Für mich ist es einfach, diese Frage zu beantworten. Scania wird unabhängig bleiben, von der Kundenperspektive aus gesehen. Wir werden immer unsere Markenpositionierung haben. Unser Herz schlägt für Scania, wir fokussieren uns auf die Kunden und das beste Produkt, das man für Geld kaufen kann, optimiert für den Einsatzzweck und den größtmöglichen Profit unserer Kunden bei zugleich niedrigsten Betriebskosten. Was wir unter dem Gesichtspunkt der Synergien tun können, was wir vielleicht auch nicht im selben Tempo schaffen würden, wenn wir komplett auf uns alleine gestellt wären, sind die großen Investitionen in die Zukunft, die wir gerade für die kommende Generation des konventionellen Antriebsstrangs, wenn man das so nennen will – Verbrennungsmotor, Getriebe, Nachbehandlungs- und Motorkontrollsystem – tätigen. Wir investieren hier sehr stark. Wir müssen natürlich auch in den Elektroantrieb und dessen Entwicklung investieren. Und als Drittes müssen wir sehr stark in das Feld der autonomen Fahrzeugtechnologie investieren. Ich glaube, das wird die nächste einschneidende Entwicklung und der nächste gravierende Fortschritt: der E-Antrieb als erster Schritt und das autonome Fahren als der zweite. Und um das alles auf einmal zu stemmen, brauchen wir die Skaleneffekte, die wir in der Gruppe haben, und deren gesamtes Verkaufsvolumen. Die grundlegende Entwicklung des Antriebsstrangs, die Motorenplattform, wird irgendwann von allen Marken in der Gruppe gemeinsam genutzt werden. Aber die letzten dreißig oder vierzig Prozent der Motorenentwicklung, die diese für die jeweilige Marke einzigartig machen, werden auch von den einzelnen Marken selbst durchgeführt. Aber wir teilen uns die Hauptkosten der Entwicklung und erreichen so die ökonomische Hebelwirkung durch die großen Volumina. Das ist also eine echte Win-win-Situation. Und das Gleiche gilt natürlich auch für die Entwicklung der Komponenten für den elektrischen Antriebsstrang ebenso wie für die Kompetenz im Aufbau und den Komponenten der autonomen Systeme. Zusammenfassend glaube ich, wir werden unsere Einzigartigkeit behalten, unsere Markenpositionierung, und gleichzeitig generieren wir Skaleneffekte über die Gruppe. Also das Beste aus zwei Welten.
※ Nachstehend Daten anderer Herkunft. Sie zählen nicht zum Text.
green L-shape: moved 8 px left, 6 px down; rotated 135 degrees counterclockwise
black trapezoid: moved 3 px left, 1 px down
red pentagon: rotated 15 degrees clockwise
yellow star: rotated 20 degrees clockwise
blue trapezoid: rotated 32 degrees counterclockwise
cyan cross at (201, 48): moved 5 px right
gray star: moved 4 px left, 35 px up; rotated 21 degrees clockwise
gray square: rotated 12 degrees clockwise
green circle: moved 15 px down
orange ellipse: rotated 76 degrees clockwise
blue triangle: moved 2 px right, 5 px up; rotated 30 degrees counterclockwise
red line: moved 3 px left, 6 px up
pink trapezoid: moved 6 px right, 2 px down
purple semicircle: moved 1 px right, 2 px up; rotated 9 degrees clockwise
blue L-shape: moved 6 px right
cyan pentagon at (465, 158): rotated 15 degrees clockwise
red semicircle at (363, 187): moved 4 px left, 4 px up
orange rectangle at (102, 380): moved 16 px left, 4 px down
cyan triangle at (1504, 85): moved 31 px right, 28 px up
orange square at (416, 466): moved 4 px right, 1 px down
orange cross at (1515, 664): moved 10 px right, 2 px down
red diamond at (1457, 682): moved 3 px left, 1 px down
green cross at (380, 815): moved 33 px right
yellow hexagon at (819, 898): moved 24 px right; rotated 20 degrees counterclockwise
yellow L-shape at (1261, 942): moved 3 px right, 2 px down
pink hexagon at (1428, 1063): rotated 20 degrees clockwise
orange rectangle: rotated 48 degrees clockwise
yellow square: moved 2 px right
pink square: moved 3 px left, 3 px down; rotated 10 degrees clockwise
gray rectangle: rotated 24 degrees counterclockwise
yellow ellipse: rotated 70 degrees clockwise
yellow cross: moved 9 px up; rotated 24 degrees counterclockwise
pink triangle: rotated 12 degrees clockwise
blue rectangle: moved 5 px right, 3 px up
Denken wir ein wenig weiter in die Zukunft: Wann werden wir die ersten fahrerlosen Vehikel auf der Straße sehen?

Was auch immer ich sage, wird falsch sein, so viel ist sicher. Das hängt natürlich von der technischen Entwicklung ab. Die Software ist wichtig und es geht sehr stark um Bilderkennung und wie man die gesamte Information erfasst und zusammenführt, die das Fahrzeug dem zentralen Computer zur Verfügung stellt. Aber es geht auch um die Entwicklung der eigentlichen Sensoren. Zum Beispiel einen Radar zu entwickeln, der im Fahrzeug verbaut wird und genau genug arbeitet, um zusammen mit einer Kamera zwischen verschiedenen Objekten zu unterscheiden. Und natürlich die Rechnerleistung: Die nötige Computerleistung ist noch nicht in der Form und Größe verfügbar, die wir brauchen. Natürlich, man könnte die Fahrerkabine mit Computern vollstopfen, aber das kann nicht wirklich die Lösung sein. Wir brauchen robuste, in das Fahrzeug integrierte Systeme, die das bewerkstelligen. Es gibt Pläne für die Zukunft und in einigen Jahren wird das auch realisierbar sein, aber zurzeit ist das noch nicht verfügbar. Und dann gibt es noch die Gesetzgebung. Wann wird es legal sein, ohne Fahrer auf öffentlichen Straßen unterwegs zu sein? Ich habe Ihre Frage noch nicht beantwortet, ich weiß.

Daran wollte ich Sie gerade erinnern...

Komplett fahrerlose Autos auf den Straßen? In weniger als zehn Jahren, glaube ich.

In einer Test- und Erprobungsphase oder als echte Marktlösungen?

Ich glaube, wir können dann bereits entsprechend Lösungen auf dem Markt sehen. Insbesondere für spezielle Anwendungen, beispielsweise nur auf Autobahnen zwischen Hubs. Ich glaube, zehn Jahre ist eine ausreichende Zeitspanne. Wenn es um andere Anwendungen wie den Bergbau oder geschlossene Areale geht, dann werden wir das schon früher sehen. Da haben wir bereits Tests mit Kunden laufen, bei denen wir in den Minen autonom fahren. Aber das ist einfacher, man kann die Verkehrssituation an den Lkw anpassen und man ist sicher, dass es keine Fußgänger, Radfahrer oder Jogger gibt.